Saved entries
☆ ☆ ☆ ☆

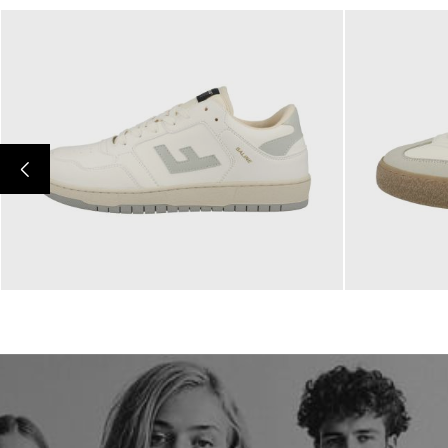
170,00 €
180,00 €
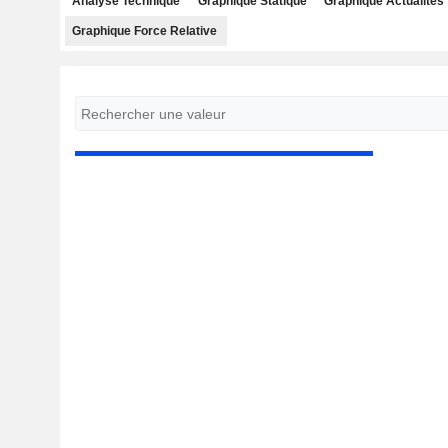
Analyse Technique
Graphique Statique
Graphique Actualités
Graphique Force Relative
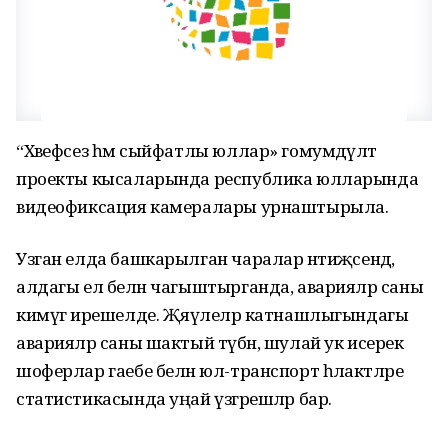
“Хәвефсез һәм сыйфатлы юллар» гомумдәүләт
проекты кысаларында республика юлларында
видеофиксация камералары урнаштырыла.
Узган елда башкарылган чаралар нәтиҗәсендә,
алдагы ел белән чагыштырганда, аварияләр саны
кимүгә ирешелде. Җәяүлеләр катнашлыгындагы
аварияләр саны шактый түбән, шулай ук исерек
шоферлар гаебе белән юл-транспорт һәлакәтләре
статистикасында уңай үзгәрешләр бар.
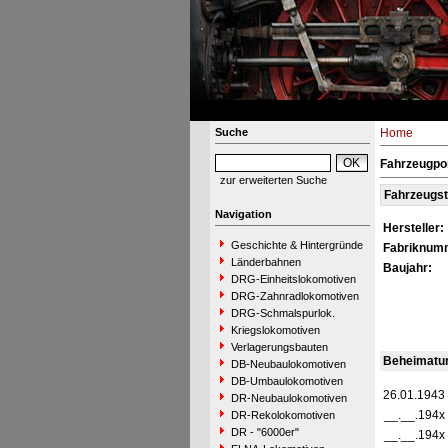
Suche
Home
Fahrzeugpor
zur erweiterten Suche
Fahrzeugs
Navigation
Hersteller:
Geschichte & Hintergründe
Fabriknum
Länderbahnen
Baujahr:
DRG-Einheitslokomotiven
DRG-Zahnradlokomotiven
DRG-Schmalspurlok.
Kriegslokomotiven
Verlagerungsbauten
Beheimatu
DB-Neubaulokomotiven
DB-Umbaulokomotiven
26.01.1943
DR-Neubaulokomotiven
__.__.194x
DR-Rekolokomotiven
DR - "6000er"
__.__.194x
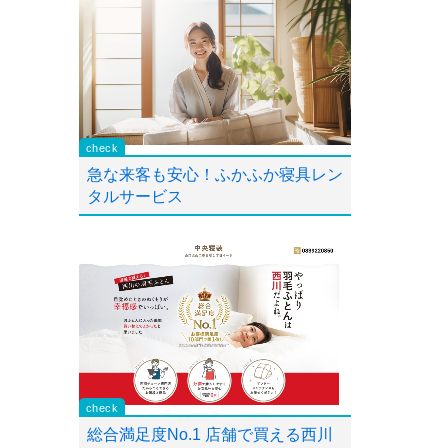
急な来客も安心！ふかふか寝具レン
タルサービス
総合満足度No.1 店舗で買える西川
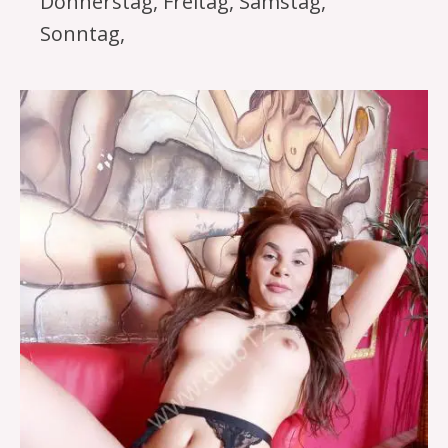
Donnerstag, Freitag, Samstag,
Sonntag,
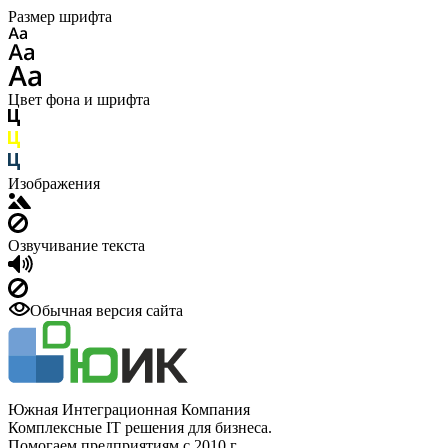
Размер шрифта
Цвет фона и шрифта
Изображения
Озвучивание текста
Обычная версия сайта
Южная Интеграционная Компания
Комплексные IT решения для бизнеса.
Помогаем предприятиям с 2010 г.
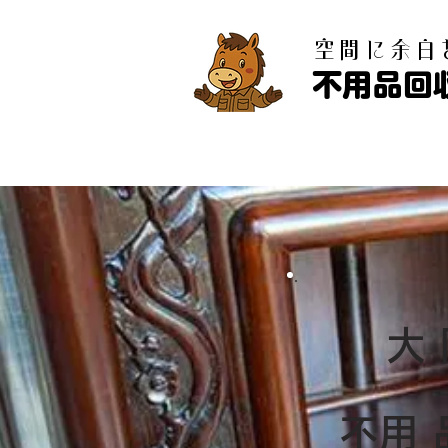
​空間に余
不用品回
大
​不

☆ ☆ ☆ ☆

▶ **Exercise goal**:
If a line in the records contains the string "Graphique", copy it out.

▶ **Reply**:
Graphique Statique
Graphique Actualités
Graphique Force Relative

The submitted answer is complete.